For us, West Catholic, we would say we had a successful day! Elisha Fedisoni who has been eyeing to break 20 for the whole season, did it in a big way with a 40 second PR! He ran a 19:40! Elisha stuck with the competitors and rather than trying to make it up after taking off too fast, preserved his effort the rest of the race! Nice racing Elisha! Jack VandeGuchte was the second varsity spot, he hit a season's best 20:39! Jack was sick at this portion of the season last year, so the team is glad he got to run the conference final and will at regionals this time! Evan Murphy was 3rd for varsity and 2 seconds from a PR, with a finish of 20:52! As a freshman, you must realize improvement comes in waves throughout your years. If a runner PR’d every race they are running a 12 minute 5k by the end of their career, so it’s part of development to run slower times. Evan felt this race was a confidence booster coming close to his best of the season. August Christensen (20:56) and Tim O’Brien (20:57) both hit more than minute PRs on the day too! The whole season, they are two people who know how to stick with teammates. Their best races have come from doing that! Charles Brooks was dealing with stomach pain and it clearly affected his race! Regardless, he still fought until the end, right by Caleb Huizienga who was determined to finish strong, even if it wasn't his fastest. Caleb has one more race to leave it on the course, and his teammates know the energy he brings to practice and meets will help him do that! Good stuff boys!

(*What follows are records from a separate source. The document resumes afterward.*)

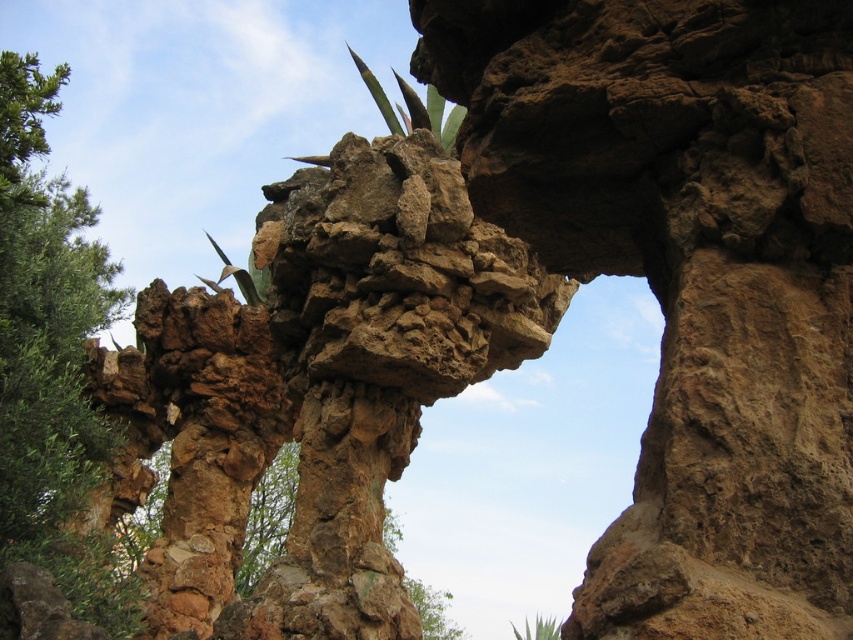 Question: Can you confirm if green leafy tree at left is thinner than green leafy plant at lower center?

Choices:
 (A) yes
 (B) no

Answer: (B)

Question: Which object is farther from the camera taking this photo?

Choices:
 (A) green leafy tree at left
 (B) green leafy plant at lower center

Answer: (B)

Question: Does green leafy tree at left appear on the left side of green leafy plant at lower center?

Choices:
 (A) yes
 (B) no

Answer: (A)

Question: Does green leafy tree at left have a smaller size compared to green leafy plant at lower center?

Choices:
 (A) no
 (B) yes

Answer: (A)

Question: Which of the following is the closest to the observer?

Choices:
 (A) green leafy plant at lower center
 (B) green leafy tree at left

Answer: (B)

Question: Which point is closer to the camera?

Choices:
 (A) green leafy plant at lower center
 (B) green leafy tree at left

Answer: (B) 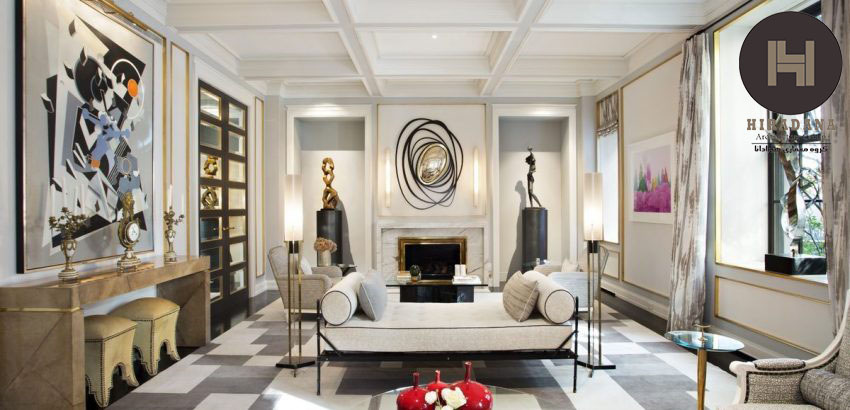 Image resolution: width=850 pixels, height=410 pixels. I want to click on places to sit, so click(x=442, y=312), click(x=309, y=274), click(x=570, y=270), click(x=148, y=320), click(x=111, y=338), click(x=795, y=403). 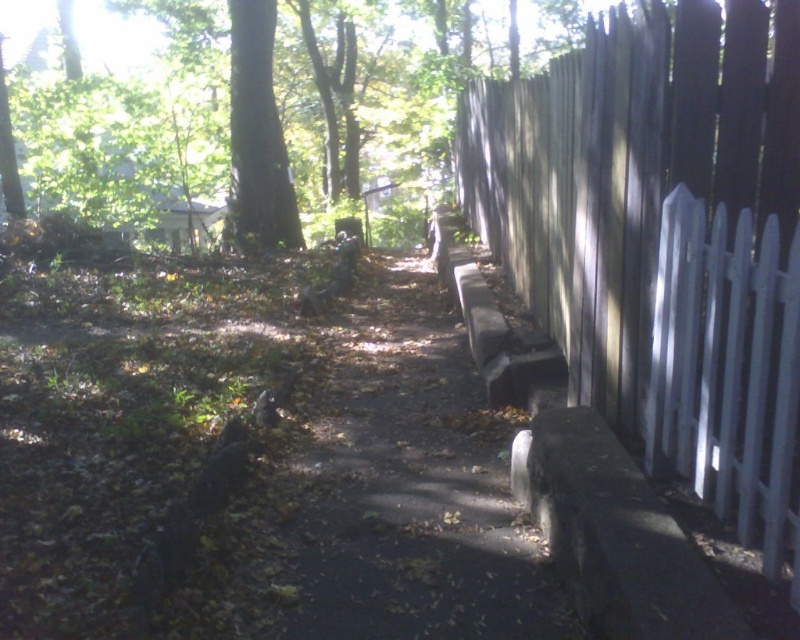 Question: Is wooden picket fence at right bigger than dark brown wood tree at upper center?

Choices:
 (A) no
 (B) yes

Answer: (B)

Question: Which of the following is the farthest from the observer?

Choices:
 (A) dark brown wood tree at upper center
 (B) wooden picket fence at right

Answer: (A)

Question: Estimate the real-world distances between objects in this image. Which object is closer to the brown dirt path at center?

Choices:
 (A) dark brown wood tree at upper center
 (B) wooden picket fence at right

Answer: (B)

Question: Is wooden picket fence at right wider than brown dirt path at center?

Choices:
 (A) no
 (B) yes

Answer: (A)

Question: Which object is farther from the camera taking this photo?

Choices:
 (A) dark brown wood tree at upper center
 (B) wooden picket fence at right

Answer: (A)

Question: Is wooden picket fence at right below dark brown wood tree at upper center?

Choices:
 (A) no
 (B) yes

Answer: (B) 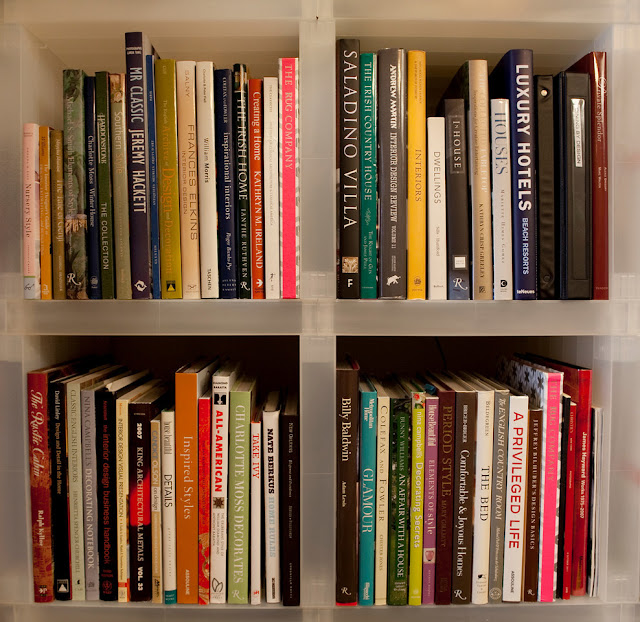 You are a GUI agent. You are given a task and a screenshot of the screen. Output one action in this format:
    pyautogui.click(x=<x>, y=<y>)
    Task: Click on the bookshelf
    The image size is (640, 622).
    Given the screenshot: What is the action you would take?
    pyautogui.click(x=298, y=327) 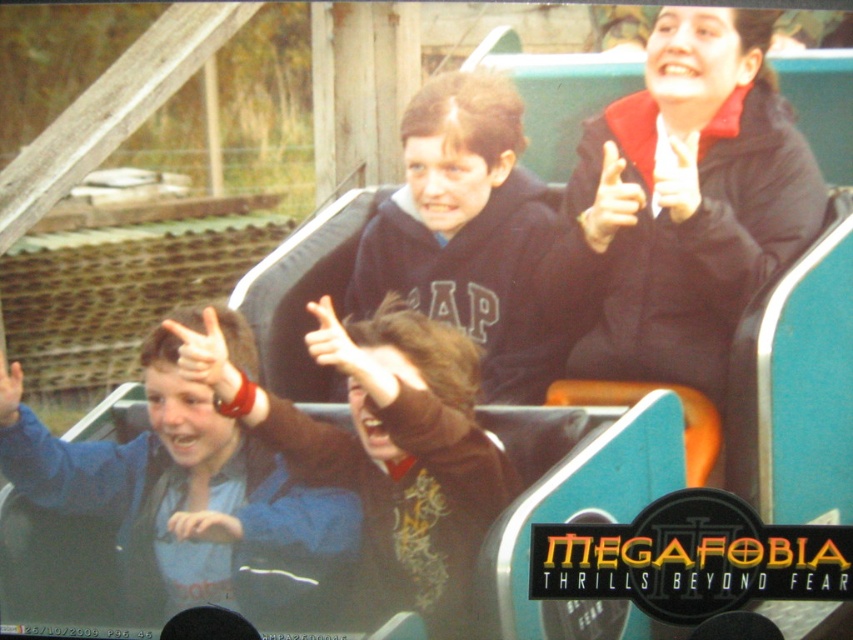 You are a photographer taking a picture of the black matte jacket at upper right and the matte black hand at upper right. Which object should you focus on first if you want to capture both in focus?

The black matte jacket at upper right is located below the matte black hand at upper right. To capture both in focus, you should focus on the matte black hand at upper right first since it is closer to the camera.

Based on the photo, you are a photographer taking a picture of the black matte jacket at upper right and the matte black hand at upper right. Which object will appear closer to the camera in the photo?

The black matte jacket at upper right will appear closer to the camera in the photo because it is in front of the matte black hand at upper right. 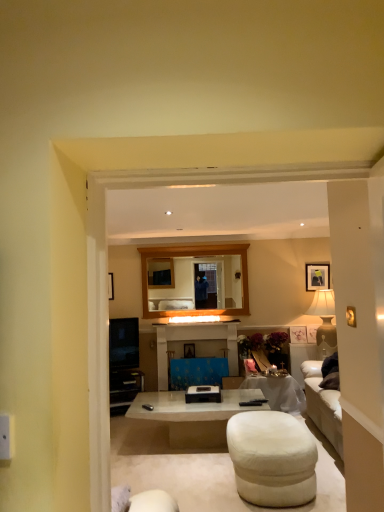 Question: Does white glossy coffee table at center appear on the left side of white fabric ottoman at lower center?

Choices:
 (A) yes
 (B) no

Answer: (A)

Question: Is white glossy coffee table at center oriented towards white fabric ottoman at lower center?

Choices:
 (A) yes
 (B) no

Answer: (A)

Question: Can you confirm if white glossy coffee table at center is thinner than white fabric ottoman at lower center?

Choices:
 (A) no
 (B) yes

Answer: (A)

Question: Would you say white glossy coffee table at center contains white fabric ottoman at lower center?

Choices:
 (A) no
 (B) yes

Answer: (A)

Question: Does white glossy coffee table at center lie behind white fabric ottoman at lower center?

Choices:
 (A) yes
 (B) no

Answer: (A)

Question: Is white fabric ottoman at lower center bigger or smaller than white glossy coffee table at center?

Choices:
 (A) big
 (B) small

Answer: (B)

Question: In the image, is white fabric ottoman at lower center positioned in front of or behind white glossy coffee table at center?

Choices:
 (A) behind
 (B) front

Answer: (B)

Question: From their relative heights in the image, would you say white fabric ottoman at lower center is taller or shorter than white glossy coffee table at center?

Choices:
 (A) short
 (B) tall

Answer: (A)

Question: Looking at their shapes, would you say white fabric ottoman at lower center is wider or thinner than white glossy coffee table at center?

Choices:
 (A) thin
 (B) wide

Answer: (A)

Question: From their relative heights in the image, would you say blue fabric-covered entertainment center at center is taller or shorter than wooden-framed mirror at center?

Choices:
 (A) tall
 (B) short

Answer: (B)

Question: From the image's perspective, is blue fabric-covered entertainment center at center positioned above or below wooden-framed mirror at center?

Choices:
 (A) above
 (B) below

Answer: (B)

Question: Is point (170, 322) closer or farther from the camera than point (223, 257)?

Choices:
 (A) closer
 (B) farther

Answer: (A)

Question: Do you think blue fabric-covered entertainment center at center is within wooden-framed mirror at center, or outside of it?

Choices:
 (A) outside
 (B) inside

Answer: (A)

Question: Is wooden-framed mirror at center spatially inside blue fabric-covered entertainment center at center, or outside of it?

Choices:
 (A) outside
 (B) inside

Answer: (A)

Question: In the image, is wooden-framed mirror at center on the left side or the right side of blue fabric-covered entertainment center at center?

Choices:
 (A) right
 (B) left

Answer: (B) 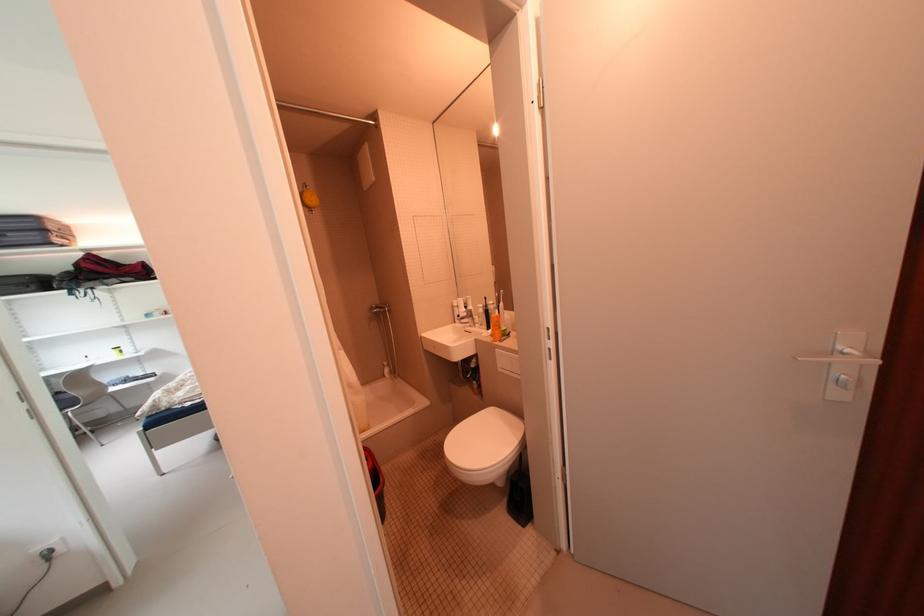 The width and height of the screenshot is (924, 616). I want to click on shower head handle, so click(391, 344). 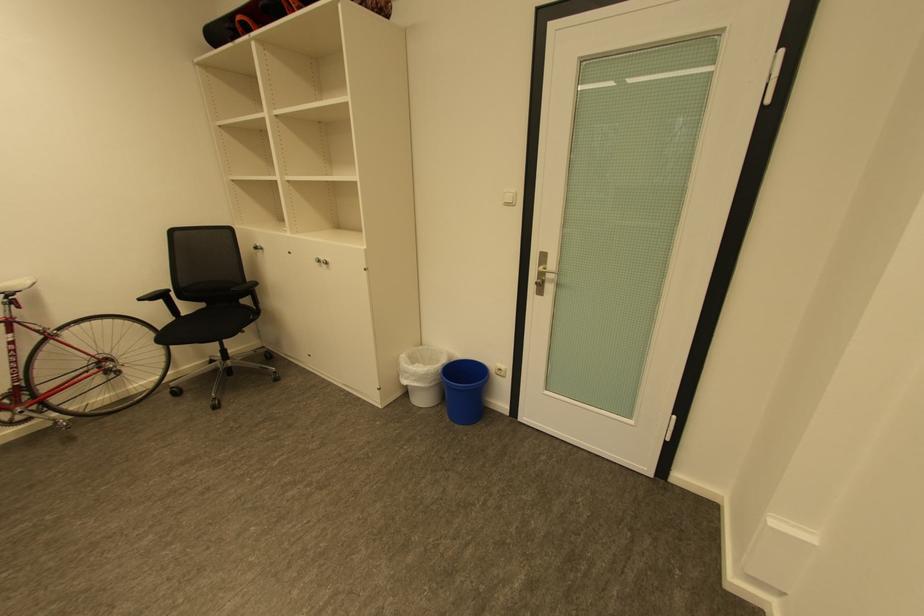 Where would you pull the silver door handle? Please return your answer as a coordinate pair (x, y).

(541, 273) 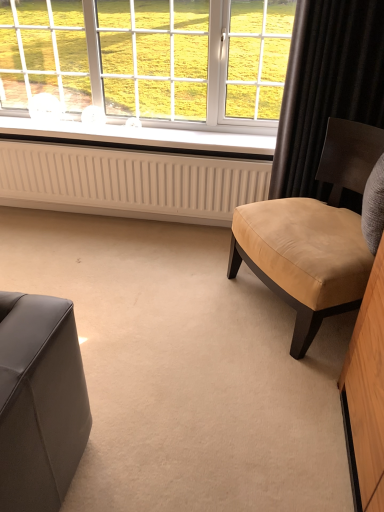 Question: Considering the positions of point [x=243, y=155] and point [x=226, y=223], is point [x=243, y=155] closer or farther from the camera than point [x=226, y=223]?

Choices:
 (A) farther
 (B) closer

Answer: (B)

Question: Considering the positions of white plastic window sill at center and white ribbed radiator at center in the image, is white plastic window sill at center wider or thinner than white ribbed radiator at center?

Choices:
 (A) thin
 (B) wide

Answer: (B)

Question: Which of these objects is positioned farthest from the tan leather chair at right?

Choices:
 (A) white plastic window sill at center
 (B) white ribbed radiator at center
 (C) black velvet curtain at upper right
 (D) white plastic window at upper center

Answer: (D)

Question: Estimate the real-world distances between objects in this image. Which object is closer to the white ribbed radiator at center?

Choices:
 (A) white plastic window sill at center
 (B) white plastic window at upper center
 (C) tan leather chair at right
 (D) black velvet curtain at upper right

Answer: (A) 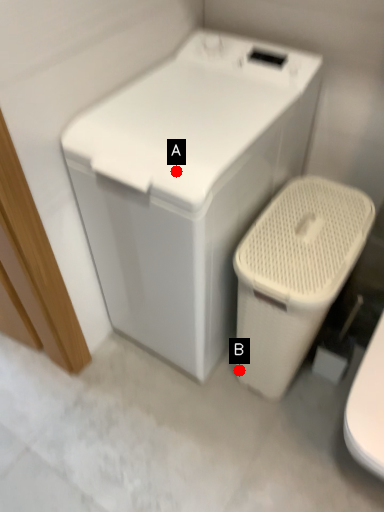 Question: Two points are circled on the image, labeled by A and B beside each circle. Which point is closer to the camera?

Choices:
 (A) A is closer
 (B) B is closer

Answer: (A) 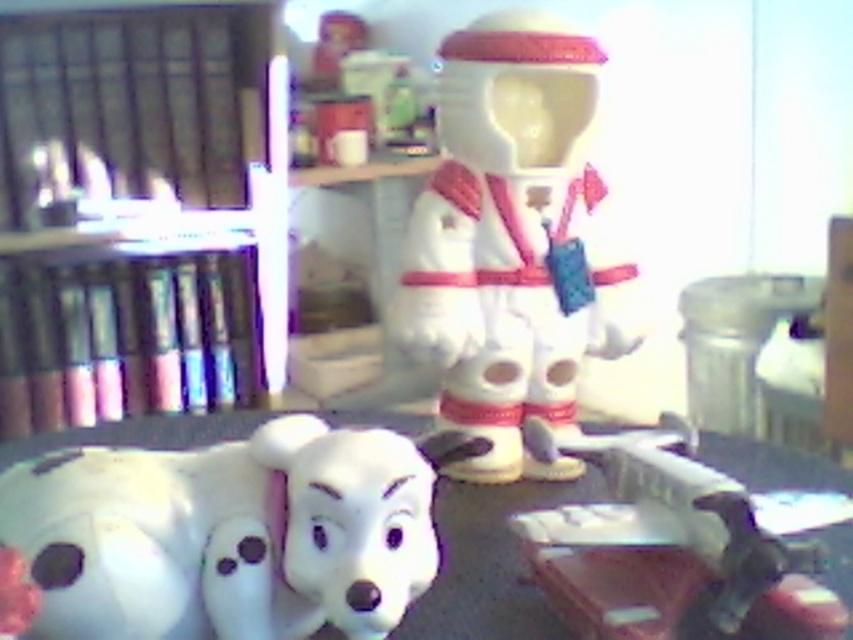 You are organizing a shelf in the room and need to place a new item between the metallic black bookshelf at left and the white glossy astronaut at center. Based on their positions, where should you place the item to ensure it is between them?

The metallic black bookshelf at left is above the white glossy astronaut at center, so to place an item between them, you should position it below the bookshelf but above the astronaut.

You are trying to decide where to place a tall plant that needs a stable support. Based on the scene, which object between the metallic black bookshelf at left and the white plastic table at lower center would be more suitable for this purpose?

The metallic black bookshelf at left is much taller than the white plastic table at lower center, so it would provide a more stable support for the tall plant.

You are setting up a small display on a table and want to place the white glossy astronaut at center and the white plastic table at lower center. The table is only 6 inches wide. Can both items fit on the table without overlapping?

The white glossy astronaut at center is 6.55 inches from the white plastic table at lower center. Since the table is only 6 inches wide, the distance between them is greater than the table width, so they cannot both fit on the table without overlapping. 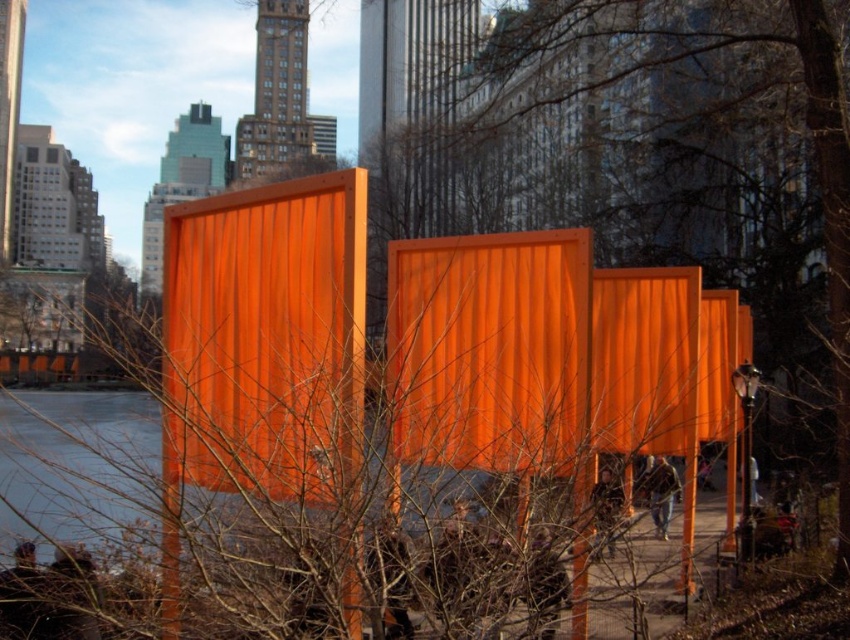 You are a delivery person trying to place a large package on top of the orange corrugated metal shipping container at center. Can you safely place it there considering the orange corrugated metal at center is positioned above it?

The orange corrugated metal at center is above the orange corrugated metal shipping container at center, so placing a large package on top of the shipping container might not be safe as there is already an object above it.

You are standing at the point marked as point [499,385] in the image. What object are you standing on?

You are standing on the orange corrugated metal at center.

You are an artist planning to place a new sculpture between the orange corrugated metal at center and the orange corrugated metal shipping container at center. According to the scene, which object should the sculpture be placed to the left of?

The orange corrugated metal at center is positioned on the right side of the orange corrugated metal shipping container at center. Therefore, the sculpture should be placed to the left of the orange corrugated metal shipping container at center. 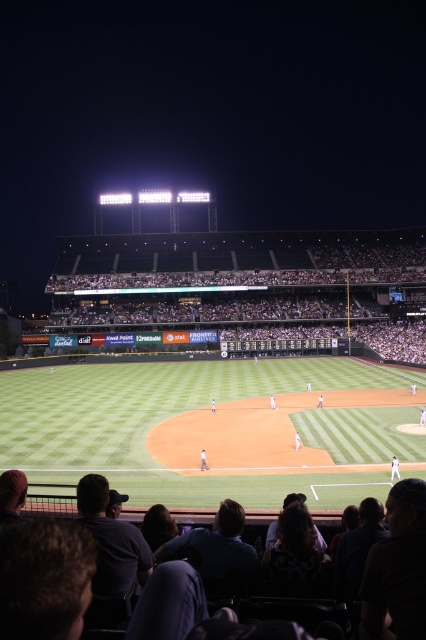 Who is taller, dark fabric seats at lower center or white fabric shirt at center?

white fabric shirt at center

Is dark fabric seats at lower center behind white fabric shirt at center?

No, dark fabric seats at lower center is closer to the viewer.

What do you see at coordinates (37, 573) in the screenshot? I see `dark fabric seats at lower center` at bounding box center [37, 573].

Locate an element on the screen. dark fabric seats at lower center is located at coordinates (37, 573).

Is point (11, 611) positioned after point (299, 440)?

No, it is not.

Between dark fabric seats at lower center and white fabric baseball player at center, which one has more height?

With more height is white fabric baseball player at center.

Locate an element on the screen. This screenshot has height=640, width=426. dark fabric seats at lower center is located at coordinates [x=37, y=573].

Image resolution: width=426 pixels, height=640 pixels. I want to click on dark fabric seats at lower center, so click(x=37, y=573).

Is dark fabric seats at lower center positioned in front of white uniform at center?

Yes, it is.

Does dark fabric seats at lower center appear over white uniform at center?

Yes.

Is point (57, 579) closer to camera compared to point (391, 481)?

Yes, it is in front of point (391, 481).

This screenshot has height=640, width=426. I want to click on dark fabric seats at lower center, so click(x=37, y=573). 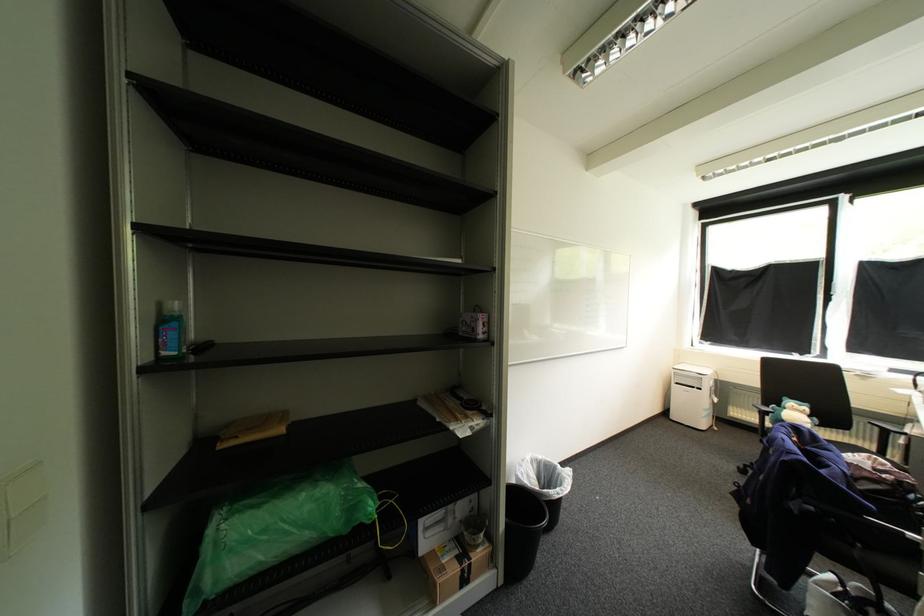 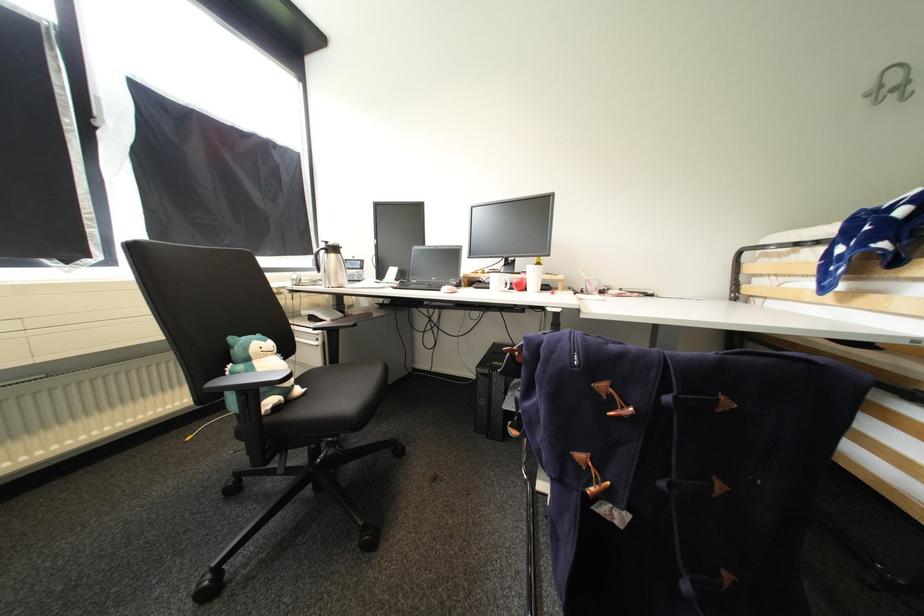 Question: I am providing you with two images of the same scene from different viewpoints. After the viewpoint changes to image2, which objects are now occluded?

Choices:
 (A) chair armrest
 (B) toothbrush charger base
 (C) red apple
 (D) silver wall hook

Answer: (A)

It comes down to this week, leading to regionals on the 30th. For some of us, this is our last week to get that PR, hit those goals, and end with confidence. This week is about fueling the desire to compete well on Saturday. The work has been done, there's not a lot of practice we can do to prepare. It's about “controlling in between the ears” to show up in a big way. If some of us want to make it state, we must run for each other and know each place and time counts. Let's not tell ourselves after Saturday, "well I guess, I could have given more."